Supported Hive ACID Features for Spark

The ACID features that Spark on Qubole supports include:

Capabilities

Spark on Qubole supports READ, INSERT, UPDATE, DELETE, and STREAMING INSERT capabilities on Hive ACID tables. MERGE will be supported in future releases.

For more information about using these capabilities, see Using the Supported Capabilities.

Tables

  • READ on both partitioned / bucketed table is supported.
  • Spark on Qubole allows you to read two different kinds of ACID tables, Each type of ACID table is briefly described in the following list:
    • Full ACID Table: This table type supports all above mentioned DML operations and is ACID-compliant but it is only restricted to the ORC file format. UPDATE and DELETE operations are supported on both partitioned and non-Partitioned Table, and ORC file format. Currently, UPDATE and DELETE operations are not supported on bucketed tables.
    • Insert-only (IO) Table: This table type bridges the gap between full ACID tables and Hive-managed tables. These tables are useful when you do not require capability of UPDATE and DELETE operations but want to support concurrent operations and snapshot isolation on other file formats other than ORC.

Transactions

Transactions support the following operations:

  • INSERT, INSERT OVERWRITE, and STREAMING INSERT for Insert-only (IO) Tables.
  • UPDATE, DELETE, INSERT, INSERT OVERWRITE, and STREAMING INSERT for Full ACID Tables.
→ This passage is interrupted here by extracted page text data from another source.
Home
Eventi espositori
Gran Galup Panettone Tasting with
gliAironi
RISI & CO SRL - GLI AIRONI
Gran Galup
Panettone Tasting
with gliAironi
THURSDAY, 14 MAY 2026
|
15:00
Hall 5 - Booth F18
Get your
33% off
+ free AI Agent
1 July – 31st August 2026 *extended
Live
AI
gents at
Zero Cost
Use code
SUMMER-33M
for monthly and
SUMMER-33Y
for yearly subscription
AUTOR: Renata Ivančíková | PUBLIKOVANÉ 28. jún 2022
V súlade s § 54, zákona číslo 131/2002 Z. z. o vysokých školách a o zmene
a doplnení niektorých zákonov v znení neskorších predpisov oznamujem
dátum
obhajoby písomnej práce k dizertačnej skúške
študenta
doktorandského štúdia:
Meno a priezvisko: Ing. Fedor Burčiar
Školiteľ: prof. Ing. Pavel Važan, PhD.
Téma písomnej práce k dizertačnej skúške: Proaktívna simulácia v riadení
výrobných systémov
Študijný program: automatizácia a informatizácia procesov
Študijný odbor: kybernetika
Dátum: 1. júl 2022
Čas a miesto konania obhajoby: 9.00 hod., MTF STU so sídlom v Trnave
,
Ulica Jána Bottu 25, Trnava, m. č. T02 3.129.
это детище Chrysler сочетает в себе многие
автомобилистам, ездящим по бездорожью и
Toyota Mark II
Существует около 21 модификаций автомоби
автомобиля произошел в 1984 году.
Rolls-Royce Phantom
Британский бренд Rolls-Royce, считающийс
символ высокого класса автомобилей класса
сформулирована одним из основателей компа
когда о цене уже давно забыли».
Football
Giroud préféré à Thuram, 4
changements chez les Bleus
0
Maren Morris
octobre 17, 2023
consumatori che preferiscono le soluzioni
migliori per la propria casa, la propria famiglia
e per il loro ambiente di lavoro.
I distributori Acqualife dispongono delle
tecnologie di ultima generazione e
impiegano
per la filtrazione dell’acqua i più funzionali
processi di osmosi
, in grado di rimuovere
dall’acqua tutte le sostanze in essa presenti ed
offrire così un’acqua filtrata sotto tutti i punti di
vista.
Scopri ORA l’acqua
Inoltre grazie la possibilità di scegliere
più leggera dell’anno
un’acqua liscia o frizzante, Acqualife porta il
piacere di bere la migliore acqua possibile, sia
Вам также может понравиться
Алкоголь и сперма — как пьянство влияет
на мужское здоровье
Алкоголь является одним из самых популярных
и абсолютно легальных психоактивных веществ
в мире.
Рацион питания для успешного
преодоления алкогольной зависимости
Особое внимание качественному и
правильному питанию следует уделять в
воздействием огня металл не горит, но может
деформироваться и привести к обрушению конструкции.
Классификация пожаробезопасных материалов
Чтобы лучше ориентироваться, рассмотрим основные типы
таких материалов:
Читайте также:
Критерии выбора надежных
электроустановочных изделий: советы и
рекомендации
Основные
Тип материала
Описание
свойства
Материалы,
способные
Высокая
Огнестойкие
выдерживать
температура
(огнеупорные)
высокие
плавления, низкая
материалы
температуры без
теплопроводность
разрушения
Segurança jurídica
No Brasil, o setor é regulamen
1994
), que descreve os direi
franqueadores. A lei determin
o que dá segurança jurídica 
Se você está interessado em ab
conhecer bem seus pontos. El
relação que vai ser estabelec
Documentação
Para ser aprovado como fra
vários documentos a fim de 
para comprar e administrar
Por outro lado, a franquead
Currently, BEGIN, COMMIT, and ROLLBACK are not supported explicitly.

Transactions provide only snapshot isolation, in which consistent snapshot of the table is read at the start of the transaction.

Transaction operations such as dirty read, read committed, repeatable read, or serializable are not supported in this release.

File Formats

Full ACID tables support Optimized Row column (ORC) file format only. The file format of the Non-ACID table that has to be converted to a Full ACID table must be ORC.

Insert-only tables support file formats such as TextFile, SequenceFile, RCfile, ORC, and parquet. The default file format of Hive-managed tables in Qubole is TextFile, which is also the default format for Insert-only tables.